I tweeted quite a bit during that session, and here is some of what I gleaned:

Every story begets need for more stories.

We base our very existence on stories.

The task is to make up what isn't made up.

Story is at once glue and solvents. It brings us together, breaks us down. (All of these pearls above came from Robert Kroetsch)

We are all Titanics and going down with the ship. We read for distraction and entertainment. (Glorai Sawai)

A place or person can be certified through being in a story or movie. (Jack Hodgins)

Humans are story making species. It is who we are and what we do. (Rudy Wiebe)

Speech and language greatest creative power we have. (Rudy Wiebe)

Stories help us live. Instruct us, help us to deal with death. (Rudy Wiebe)

Questions were raised as to the role of fact in storytelling, and how the distinction between fact and fiction are getting blurred, in part because of the use of social media (I suppose because rumours, lies, and rants can take on a life of their own).

So what is the future of storytelling? My observations and reflections come from my different roles as an editor, journalist, songwriter, photographer, and avid user of social media.
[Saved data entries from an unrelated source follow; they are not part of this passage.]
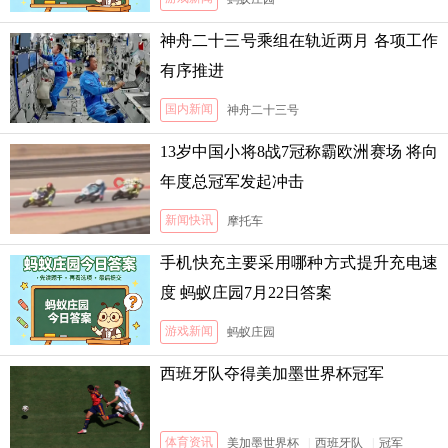
神舟二十三号乘组在轨近两月 各项工作
有序推进
国内新闻
神舟二十三号
13岁中国小将8战7冠称霸欧洲赛场 将向
年度总冠军发起冲击
新闻快讯
摩托车
手机快充主要采用哪种方式提升充电速
度 蚂蚁庄园7月22日答案
游戏新闻
蚂蚁庄园
西班牙队夺得美加墨世界杯冠军
体育资讯
美加墨世界杯
|
西班牙队
|
冠军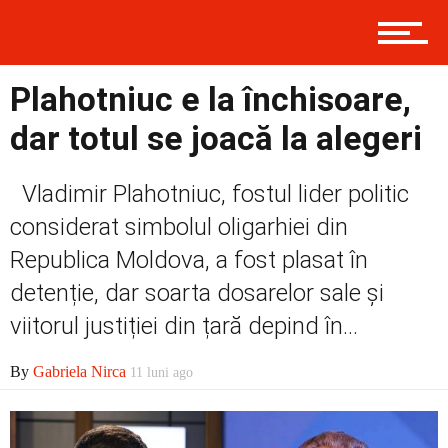
Contact
Plahotniuc e la închisoare,
Prima
dar totul se joacă la alegeri
Vladimir Plahotniuc, fostul lider politic
Politică
considerat simbolul oligarhiei din
Republica Moldova, a fost plasat în
detenție, dar soarta dosarelor sale și
Externe
viitorul justiției din țară depind în...
By
Gabriela Nirca
11 luni ago
Social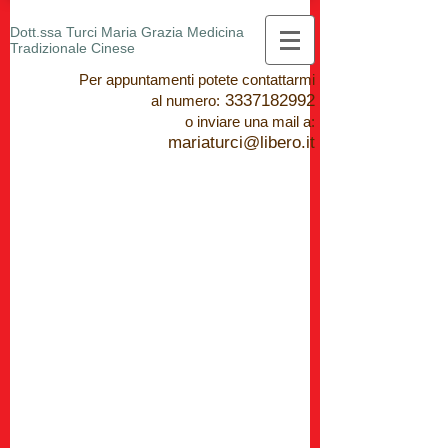
Dott.ssa Turci Maria Grazia Medicina
Tradizionale Cinese
Per appuntamenti potete contattarmi
3337182992
al numero
:
o inviare una mail a:
mariaturci@libero.it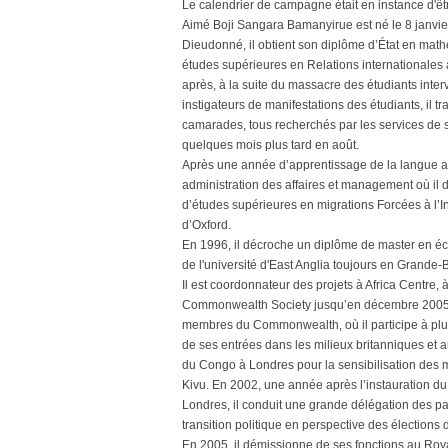
Le calendrier de campagne était en instance d'êtr
Aimé Boji Sangara Bamanyirue est né le 8 janvie
Dieudonné, il obtient son diplôme d’État en mat
études supérieures en Relations internationales
après, à la suite du massacre des étudiants int
instigateurs de manifestations des étudiants, il t
camarades, tous recherchés par les services de 
quelques mois plus tard en août.
Après une année d’apprentissage de la langue ang
administration des affaires et management où il 
d’études supérieures en migrations Forcées à l’
d’Oxford.
En 1996, il décroche un diplôme de master en
de l'université d'East Anglia toujours en Grande-
Il est coordonnateur des projets à Africa Centre,
Commonwealth Society jusqu’en décembre 2005. U
membres du Commonwealth, où il participe à plusi
de ses entrées dans les milieux britanniques et
du Congo à Londres pour la sensibilisation des mil
Kivu. En 2002, une année après l’instauration 
Londres, il conduit une grande délégation des p
transition politique en perspective des élections
En 2005, il démissionne de ses fonctions au Roy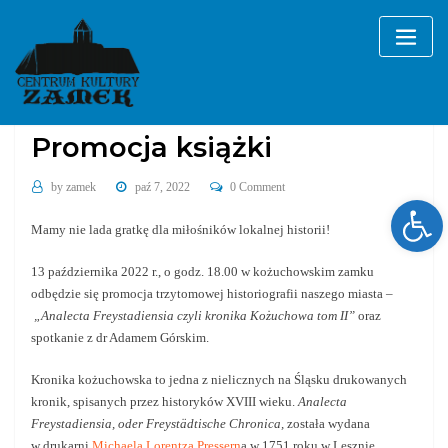
Skip
to
content
Bez kategorii
Promocja książki
by
zamek
paź 7, 2022
0 Comment
Ope
Mamy nie lada gratkę dla miłośników lokalnej historii!
13 października 2022 r., o godz. 18.00 w kożuchowskim zamku
odbędzie się promocja trzytomowej historiografii naszego miasta –
„Analecta Freystadiensia czyli kronika Kożuchowa tom II”
oraz
spotkanie z dr Adamem Górskim.
Kronika kożuchowska to jedna z nielicznych na Śląsku drukowanych
kronik, spisanych przez historyków XVIII wieku.
Analecta
Freystadiensia, oder Freystädtische Chronica,
została wydana
w drukarni
Michaela Lorentza Pressern
a w 1751 roku w Lesznie.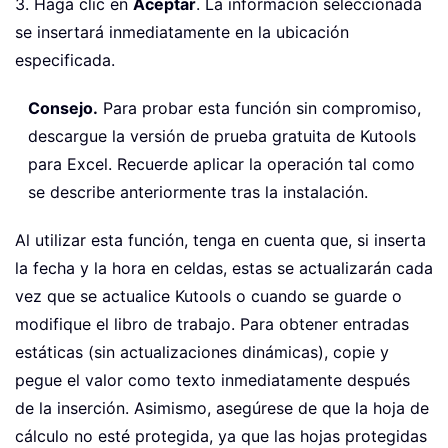
3. Haga clic en
Aceptar
. La información seleccionada
se insertará inmediatamente en la ubicación
especificada.
Consejo.
Para probar esta función sin compromiso,
descargue la versión de prueba gratuita de Kutools
para Excel. Recuerde aplicar la operación tal como
se describe anteriormente tras la instalación.
Al utilizar esta función, tenga en cuenta que, si inserta
la fecha y la hora en celdas, estas se actualizarán cada
vez que se actualice Kutools o cuando se guarde o
modifique el libro de trabajo. Para obtener entradas
estáticas (sin actualizaciones dinámicas), copie y
pegue el valor como texto inmediatamente después
de la inserción. Asimismo, asegúrese de que la hoja de
cálculo no esté protegida, ya que las hojas protegidas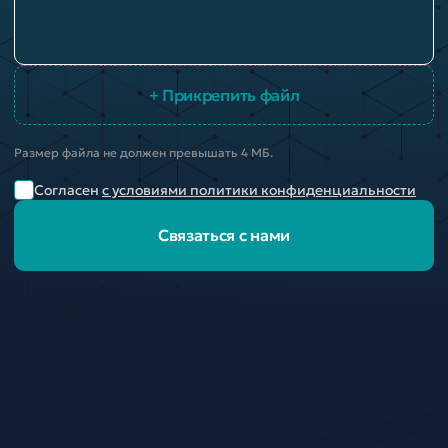
+ Прикрепить файл
Размер файла не должен превышать 4 МБ.
Согласен
с условиями политики конфиденциальности
Связаться с нами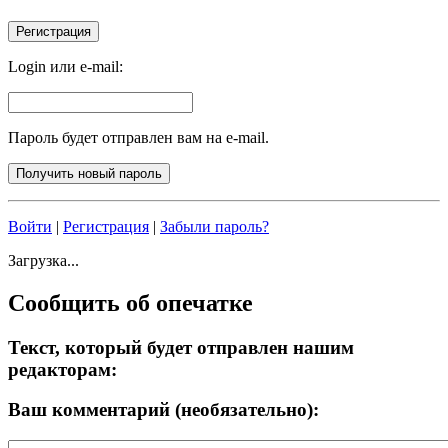
Login или e-mail:
Пароль будет отправлен вам на e-mail.
Войти
|
Регистрация
|
Забыли пароль?
Загрузка...
Сообщить об опечатке
Текст, который будет отправлен нашим
редакторам:
Ваш комментарий (необязательно):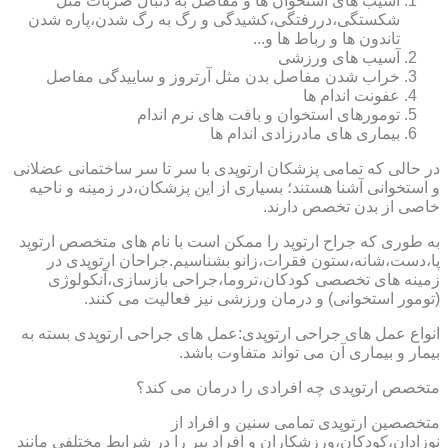
آسیب های استخوان ها و مفاصل به دنبال ضربات مثل
شکستگی،دررفتگی،کشیدگی و رگ به رگ شدن،پاره شدن
تاندون ها و رباط ها و...
آسیب های ورزشی
خراب شدن مفاصل بدن مثل آرتروز و ساییدگی مفاصل
عفونت اندام ها
تومورهای استخوان و بافت های نرم اندام
بیماری های مادرزادی اندام ها
در حالی که تمامی پزشکان ارتوپدی با سر تا سر ساختمانی عضلانی
و استخوانی آشنا هستند؛ بسیاری از این پزشکان،در زمینه و ناحیه
خاصی از بدن تخصص دارند.
به طوری که جراح ارتوپد را ممکن است با نام های متخصص ارتوپد
پا،دست،شانه،ستون فقرات،زانو بشناسیم.جراحان ارتوپدی در
زمینه های تخصصی کودکان،تروما،جراحی بازسازی،آنکولوژی
(تومور استخوانی) و درمان ورزشی نیز فعالیت می کنند.
انواع عمل های جراحی ارتوپدی:عمل های جراحی ارتوپدی بسته به
بیمار و بیماری آن می تواند متفاوت باشد.
متخصص ارتوپدی چه افرادی را درمان می کند؟
متخصصین ارتوپدی تمامی سنین و افراد از
نوزادان،کودکان،ورزشکاران و افراد پیر را در شرایط مختلفی مانند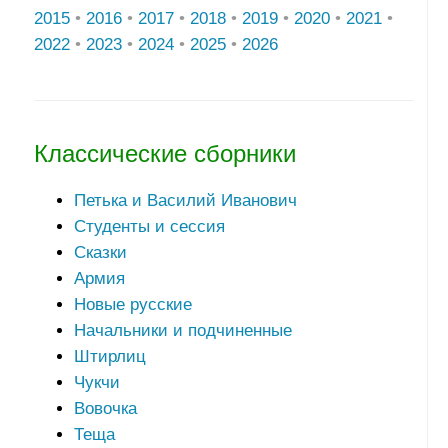
2015
•
2016
•
2017
•
2018
•
2019
•
2020
•
2021
•
2022
•
2023
•
2024
•
2025
•
2026
Классические сборники
Петька и Василий Иванович
Студенты и сессия
Сказки
Армия
Новые русские
Начальники и подчиненные
Штирлиц
Чукчи
Вовочка
Теща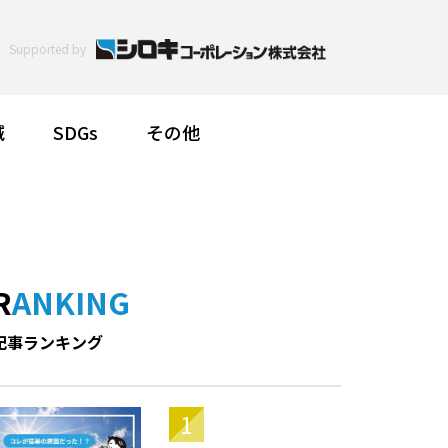
Supported by
減
SDGs
その他
RANKING
記事ランキング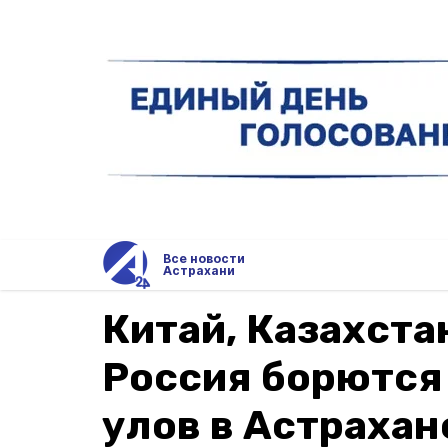
Все новости
Астрахани
Китай, Казахста
Россия борются
улов в Астрахан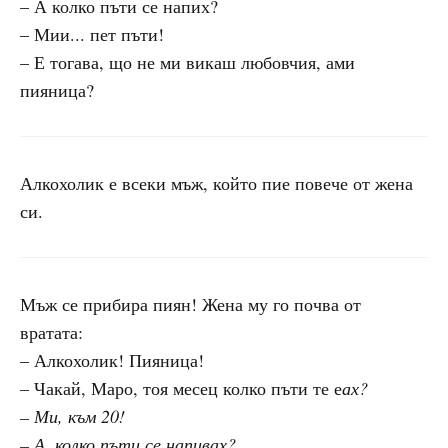
– А колко пъти се напих?
– Мии... пет пъти!
– Е тогава, що не ми викаш любовчия, ами
пияница?
Алкохолик е всеки мъж, който пие повече от жена
си.
Мъж се прибира пиян! Жена му го почва от
вратата:
– Алкохолик! Пияница!
– Чакай, Маро, тоя месец колко пъти те е
ах?
– Ми, към 20!
– А, колко пъти се напивах?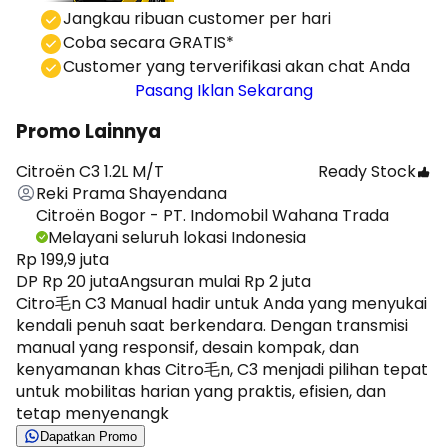
⁠Jangkau ribuan customer per hari
Coba secara GRATIS*
⁠⁠Customer yang terverifikasi akan chat Anda
Pasang Iklan Sekarang
Promo Lainnya
Citroën C3 1.2L M/T
Ready Stock
Reki Prama Shayendana
Citroën Bogor - PT. Indomobil Wahana Trada
Melayani seluruh lokasi Indonesia
Rp 199,9 juta
DP Rp 20 juta
Angsuran mulai Rp 2 juta
Citro毛n C3 Manual hadir untuk Anda yang menyukai
kendali penuh saat berkendara. Dengan transmisi
manual yang responsif, desain kompak, dan
kenyamanan khas Citro毛n, C3 menjadi pilihan tepat
untuk mobilitas harian yang praktis, efisien, dan
tetap menyenangk
Dapatkan Promo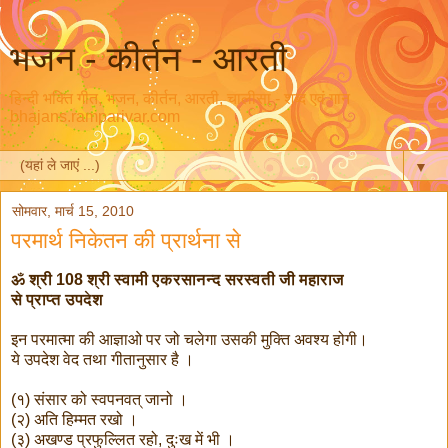
भजन - कीर्तन - आरती
हिन्दी भक्ति गीत, भजन, कीर्तन, आरती, चालीसा - शब्द एवं गान
bhajans.ramparivar.com
▼
सोमवार, मार्च 15, 2010
परमार्थ निकेतन की प्रार्थना से
ॐ श्री 108 श्री स्वामी एकरसानन्द सरस्वती जी महाराज
से प्राप्त उपदेश
इन परमात्मा की आज्ञाओ पर जो चलेगा उसकी मुक्ति अवश्य होगी।
ये उपदेश वेद तथा गीतानुसार है ।
(१) संसार को स्वपनवत् जानो ।
(२) अति हिम्मत रखो ।
(३) अखण्ड प्रफुल्लित रहो, दुःख में भी ।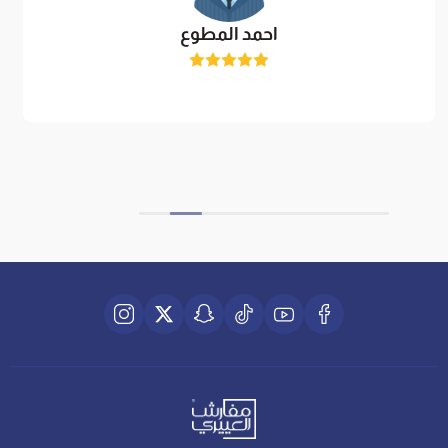
احمد المطوع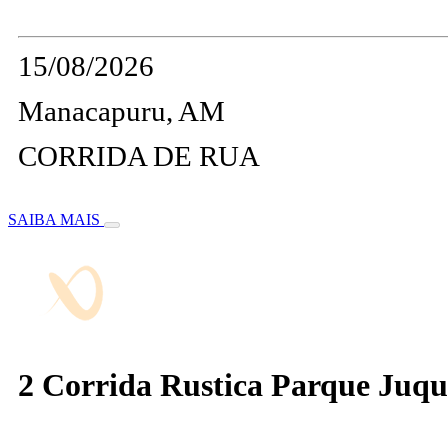
15/08/2026
Manacapuru, AM
CORRIDA DE RUA
SAIBA MAIS
2 Corrida Rustica Parque Juqu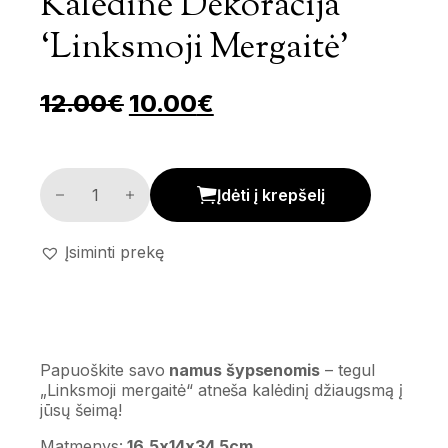
Kalėdinė Dekoracija
‘Linksmoji Mergaitė’
Pradinė kaina buvo: 12.00
Dabartinė kaina yra
12.00
€
10.00
€
Kalėdinė dekoracija 'Linksmoji mergaitė' kiekis
Įdėti į krepšelį
Įsiminti prekę
Papuoškite savo
namus šypsenomis
– tegul
„Linksmoji mergaitė“ atneša kalėdinį džiaugsmą į
jūsų šeimą!
Matmenys:
16,5x14x34,5cm.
Stories can be told in so many different ways. News articles record history and tells what is hopefully an accurate report to a community. Songs tell stories of love, loss, or social issues using a medium that appeals to the ears instead of the eyes. Photographs? They really do tell a thousand words - and are sometimes open to interpretation. Social media can tell what is happening in real time, can spread ideas, can also be a source of frustration when ideas and words clash.

Stories will always be with us, as long as we are here because like us, stories live and grow. The medium by which they are communicated and preserved may vary and likely will change over time. However, we are never going to lose stories unless we banish ourselves to silence.